The entries below are to be copied exactly, with every picture left out.

= = = = =

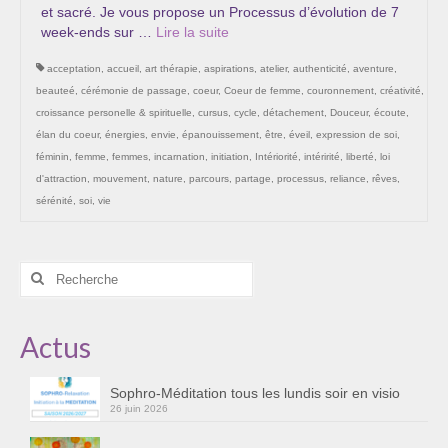
et sacré. Je vous propose un Processus d’évolution de 7
week-ends sur …
Lire la suite­­
acceptation
,
accueil
,
art thérapie
,
aspirations
,
atelier
,
authenticité
,
aventure
,
beauteé
,
cérémonie de passage
,
coeur
,
Coeur de femme
,
couronnement
,
créativité
,
croissance personelle & spirituelle
,
cursus
,
cycle
,
détachement
,
Douceur
,
écoute
,
élan du coeur
,
énergies
,
envie
,
épanouissement
,
être
,
éveil
,
expression de soi
,
féminin
,
femme
,
femmes
,
incarnation
,
initiation
,
Intériorité
,
intéririté
,
liberté
,
loi
d'attraction
,
mouvement
,
nature
,
parcours
,
partage
,
processus
,
reliance
,
rêves
,
sérénité
,
soi
,
vie
Rechercher
:
Actus
Sophro-Méditation tous les lundis soir en visio
26 juin 2026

= = = = =

> **Output for this exercise**:
et sacré. Je vous propose un Processus d’évolution de 7
week-ends sur …
Lire la suite­­
acceptation
,
accueil
,
art thérapie
,
aspirations
,
atelier
,
authenticité
,
aventure
,
beauteé
,
cérémonie de passage
,
coeur
,
Coeur de femme
,
couronnement
,
créativité
,
croissance personelle & spirituelle
,
cursus
,
cycle
,
détachement
,
Douceur
,
écoute
,
élan du coeur
,
énergies
,
envie
,
épanouissement
,
être
,
éveil
,
expression de soi
,
féminin
,
femme
,
femmes
,
incarnation
,
initiation
,
Intériorité
,
intéririté
,
liberté
,
loi
d'attraction
,
mouvement
,
nature
,
parcours
,
partage
,
processus
,
reliance
,
rêves
,
sérénité
,
soi
,
vie
Rechercher
:
Actus
Sophro-Méditation tous les lundis soir en visio
26 juin 2026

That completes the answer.